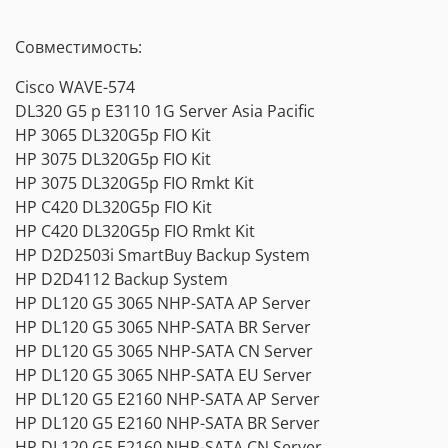
Совместимость:
Cisco WAVE-574
DL320 G5 p E3110 1G Server Asia Pacific
HP 3065 DL320G5p FIO Kit
HP 3075 DL320G5p FIO Kit
HP 3075 DL320G5p FIO Rmkt Kit
HP C420 DL320G5p FIO Kit
HP C420 DL320G5p FIO Rmkt Kit
HP D2D2503i SmartBuy Backup System
HP D2D4112 Backup System
HP DL120 G5 3065 NHP-SATA AP Server
HP DL120 G5 3065 NHP-SATA BR Server
HP DL120 G5 3065 NHP-SATA CN Server
HP DL120 G5 3065 NHP-SATA EU Server
HP DL120 G5 E2160 NHP-SATA AP Server
HP DL120 G5 E2160 NHP-SATA BR Server
HP DL120 G5 E2160 NHP-SATA CN Server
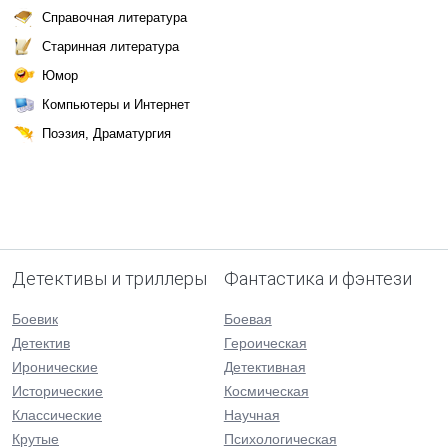
Справочная литература
Старинная литература
Юмор
Компьютеры и Интернет
Поэзия, Драматургия
Детективы и триллеры
Фантастика и фэнтези
Боевик
Боевая
Детектив
Героическая
Иронические
Детективная
Исторические
Космическая
Классические
Научная
Крутые
Психологическая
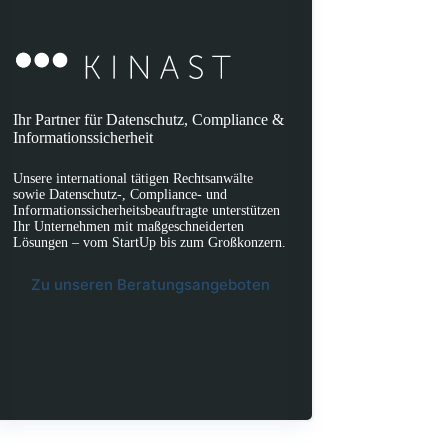
Ihr Partner für Datenschutz, Compliance &
Informationssicherheit
Unsere international tätigen Rechtsanwälte
sowie Datenschutz-, Compliance- und
Informationssicherheitsbeauftragte unterstützen
Ihr Unternehmen mit maßgeschneiderten
Lösungen – vom StartUp bis zum Großkonzern.
Zu unseren Beratungsangeboten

------------------------

INSTRUCTIONS FOR THE TASK >> The lines to be extracted begin at the line containing "HP DL120 G5 3065 NHP-SATA BR Server" and continue through the final line of the material above, both ends included. Reproduce them exactly, without the pictures.

ANSWER SPACE >>
HP DL120 G5 3065 NHP-SATA BR Server
HP DL120 G5 3065 NHP-SATA CN Server
HP DL120 G5 3065 NHP-SATA EU Server
HP DL120 G5 E2160 NHP-SATA AP Server
HP DL120 G5 E2160 NHP-SATA BR Server
HP DL120 G5 E2160 NHP-SATA CN Server
Справочная литература
Старинная литература
Юмор
Компьютеры и Интернет
Поэзия, Драматургия
Детективы и триллеры
Фантастика и фэнтези
Боевик
Боевая
Детектив
Героическая
Иронические
Детективная
Исторические
Космическая
Классические
Научная
Крутые
Психологическая
Ihr Partner für Datenschutz, Compliance &
Informationssicherheit
Unsere international tätigen Rechtsanwälte
sowie Datenschutz-, Compliance- und
Informationssicherheitsbeauftragte unterstützen
Ihr Unternehmen mit maßgeschneiderten
Lösungen – vom StartUp bis zum Großkonzern.
Zu unseren Beratungsangeboten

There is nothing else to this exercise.